The next step in diabetes management, if these strategies aren’t working, is to change or add medication or add insulin, according to the 2014 Standards of Medical Care in Diabetes, published in the January 2014 issue of Diabetes Care. Your blood sugar goals might also be adjusted, based on your overall health and history with diabetes control, according to the guidelines. For some people who are obese, bariatric surgery might also be an option.
The guidelines also note that because many people with type 2 diabetes will eventually need insulin, insulin therapy should not be feared or viewed as meaning that you’ve failed at managing your diabetes.
“This is a progression of the disease and not to be thought of as something that you caused,” says Erin Palinski-Wade, RD, a certified diabetes educator in Franklin, New Jersey, and author of Belly Fat Diet for Dummies.
Tailoring Your Diabetes Treatment as You Age
Not only does diabetes itself progress, Palinski-Wade points out, but your body also changes over time. For example, you may experience complications from diabetes, like nerve pain, or develop osteoarthritis, which could make exercise more challenging, she notes. Those kinds of changes in your body would lead to adjustments in your diabetes management plan.
Because of the way diabetes progresses as people age, the ADA, the American Association of Diabetes Educators, and the Academy of Nutrition and Dietetics came together in June 2015 to publish a joint statement recommending that doctors give people with diabetes a referral to see a registered dietitian or certified diabetes educator at least once a year to fine-tune their management plans, including diet and exercise. It’s also a good idea to see a diabetes educator any time you’re facing a new challenge that’s getting in the way of your self-management, such as when you’re diagnosed with another health condition or have physical limitations. Research published in 2014 in Diabetes, Metabolic Syndrome and Obesity: Targets and Therapy also emphasizes that a personalized approach to diabetes nutrition with realistic goals that meet the individual’s lifestyle is an important part of diabetes treatment.
Coping With Type 2 Diabetes Progression
Even though type 2 diabetes is progressive and you will likely need to make adjustments to your management and treatment plans, you can take steps to cope with the changes:
Eat healthfully. Your diet should be individualized, but people with diabetes can also benefit from Palinski-Wade’s advice to “focus on filling your plate halfway with plant-based foods such as vegetables at all meals.” She also urges people to learn to read labels and understand portion sizes — skills that will serve you well throughout your life.

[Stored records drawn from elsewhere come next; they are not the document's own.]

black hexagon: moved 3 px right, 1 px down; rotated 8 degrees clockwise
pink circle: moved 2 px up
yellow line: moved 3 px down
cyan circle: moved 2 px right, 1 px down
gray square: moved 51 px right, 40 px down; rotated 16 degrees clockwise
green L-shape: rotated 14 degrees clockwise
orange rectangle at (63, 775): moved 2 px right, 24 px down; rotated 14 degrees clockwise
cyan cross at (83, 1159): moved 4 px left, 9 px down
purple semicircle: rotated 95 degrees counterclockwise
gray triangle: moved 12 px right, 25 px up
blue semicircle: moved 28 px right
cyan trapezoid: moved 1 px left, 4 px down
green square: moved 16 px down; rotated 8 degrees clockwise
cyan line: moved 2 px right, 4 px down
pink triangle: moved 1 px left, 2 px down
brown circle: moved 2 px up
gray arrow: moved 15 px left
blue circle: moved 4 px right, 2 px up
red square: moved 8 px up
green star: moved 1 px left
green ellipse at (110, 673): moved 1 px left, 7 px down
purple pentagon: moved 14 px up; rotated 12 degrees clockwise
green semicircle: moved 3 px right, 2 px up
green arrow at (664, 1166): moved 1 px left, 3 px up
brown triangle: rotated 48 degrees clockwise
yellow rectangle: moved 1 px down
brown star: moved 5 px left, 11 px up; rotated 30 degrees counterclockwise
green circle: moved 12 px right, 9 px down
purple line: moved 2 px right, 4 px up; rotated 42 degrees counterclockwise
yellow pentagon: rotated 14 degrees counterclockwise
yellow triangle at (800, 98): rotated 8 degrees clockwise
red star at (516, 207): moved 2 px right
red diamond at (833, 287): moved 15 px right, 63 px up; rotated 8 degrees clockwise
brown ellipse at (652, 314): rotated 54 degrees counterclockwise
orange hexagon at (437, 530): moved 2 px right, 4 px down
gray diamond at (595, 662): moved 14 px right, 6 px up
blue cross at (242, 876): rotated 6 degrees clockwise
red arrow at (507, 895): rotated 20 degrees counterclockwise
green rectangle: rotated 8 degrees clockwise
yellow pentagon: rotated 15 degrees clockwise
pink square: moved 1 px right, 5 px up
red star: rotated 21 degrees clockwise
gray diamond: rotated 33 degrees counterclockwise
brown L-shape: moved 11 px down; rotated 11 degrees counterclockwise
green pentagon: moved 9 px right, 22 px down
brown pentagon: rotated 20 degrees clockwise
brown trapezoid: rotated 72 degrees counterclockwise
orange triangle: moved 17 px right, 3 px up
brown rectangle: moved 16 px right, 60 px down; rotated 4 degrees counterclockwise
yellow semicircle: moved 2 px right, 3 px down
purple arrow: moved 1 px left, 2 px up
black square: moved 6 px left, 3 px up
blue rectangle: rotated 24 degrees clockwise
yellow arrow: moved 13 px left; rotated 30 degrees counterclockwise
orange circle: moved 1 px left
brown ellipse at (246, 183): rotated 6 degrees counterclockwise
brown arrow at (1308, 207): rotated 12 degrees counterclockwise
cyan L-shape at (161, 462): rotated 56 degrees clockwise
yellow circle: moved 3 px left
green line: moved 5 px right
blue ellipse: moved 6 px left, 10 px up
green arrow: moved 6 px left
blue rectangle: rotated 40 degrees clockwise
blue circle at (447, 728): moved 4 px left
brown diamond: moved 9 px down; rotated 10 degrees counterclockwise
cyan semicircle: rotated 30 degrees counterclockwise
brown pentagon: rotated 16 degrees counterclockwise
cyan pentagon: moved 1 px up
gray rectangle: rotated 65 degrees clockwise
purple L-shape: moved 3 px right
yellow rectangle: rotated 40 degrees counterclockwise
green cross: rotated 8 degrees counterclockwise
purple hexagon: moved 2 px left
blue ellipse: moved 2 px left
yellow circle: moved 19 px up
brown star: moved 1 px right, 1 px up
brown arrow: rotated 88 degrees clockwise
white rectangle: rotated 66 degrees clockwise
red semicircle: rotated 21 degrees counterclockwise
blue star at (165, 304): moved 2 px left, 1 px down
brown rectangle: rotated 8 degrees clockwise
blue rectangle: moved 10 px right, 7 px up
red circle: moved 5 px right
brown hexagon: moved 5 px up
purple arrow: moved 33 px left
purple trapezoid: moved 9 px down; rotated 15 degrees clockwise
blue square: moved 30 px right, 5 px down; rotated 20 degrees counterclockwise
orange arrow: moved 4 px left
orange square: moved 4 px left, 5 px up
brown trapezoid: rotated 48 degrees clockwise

Aim for a healthy weight. Losing weight can improve your diabetes control; the ADA's 2014 guidelines for self-management suggest that many people with diabetes can benefit from losing at least a small amount of weight. Check with your doctor for a specific recommendation for you.
Check your blood sugar. “As diabetes progresses, people may need to start checking or increase the frequency of checking their blood sugar levels, especially when blood sugar levels are high or low, hard to control, or in people who take insulin,” says Jaffe. Talk with a certified diabetes educator about the testing strategies that would work best for you.
Be active. A mix of aerobic activity and resistance training helps to improve insulin sensitivity, which means your body uses insulin more efficiently, according to the ADA guidelines.
It can be challenging to live with a chronic condition, but taking care of yourself each day and checking in with your doctor and diabetes educator regularly can help you stay on top of your diabetes management.